━━ Source data ━━
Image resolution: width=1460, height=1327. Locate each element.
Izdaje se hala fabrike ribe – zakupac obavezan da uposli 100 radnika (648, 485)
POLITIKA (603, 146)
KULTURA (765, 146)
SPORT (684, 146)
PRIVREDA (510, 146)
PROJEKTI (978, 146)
━━━
*Brief:* Find the line containing "Izdaje se hala", then output it and every line after it to the end of the data, exactly.

*Your response:*
Izdaje se hala fabrike ribe – zakupac obavezan da uposli 100 radnika (648, 485)
POLITIKA (603, 146)
KULTURA (765, 146)
SPORT (684, 146)
PRIVREDA (510, 146)
PROJEKTI (978, 146)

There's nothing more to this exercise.